2. Employ systems thinking to determine what elements of the company’s commercial strategy and internal operating model (across talent, process, governance, data and technology) need to change to drive the organization’s future aspirations.

3. Define initiatives to drive change, evaluating and prioritizing these initiatives based on standardized criteria aligned to strategic objectives and regulatory requirements.

4. Rationalize the company’s portfolio and identify new programs and services that should be initiated, existing program and services that should be continued, and existing programs and services that should be ceased to unlock funds that are currently aligned to initiatives that won’t deliver clear value.

5. Leverage these newly unlocked resources as a means of self-funding to rapidly validate and mature the highest-value initiatives through an integrated business architecture and tech architecture lens.
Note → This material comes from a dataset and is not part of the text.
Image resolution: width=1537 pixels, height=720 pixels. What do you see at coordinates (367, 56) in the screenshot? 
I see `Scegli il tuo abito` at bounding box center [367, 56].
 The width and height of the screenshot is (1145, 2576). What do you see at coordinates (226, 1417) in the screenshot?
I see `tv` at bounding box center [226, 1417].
6. Identify lessons learned and operationalize insights gained from steps 1–5.

Summary 

Confidently navigating the complexities of today’s payer market is key to unlocking long-term growth and value. Payers that effectively identify and remediate the root causes of the inefficiencies described above, tactically align with the organization’s broader strategic objectives, and critically analyze changes through an integrated business architecture and technology architecture lens will be best positioned to thrive in this environment. The future belongs to those who act decisively, morphing challenges into opportunities for sustained success.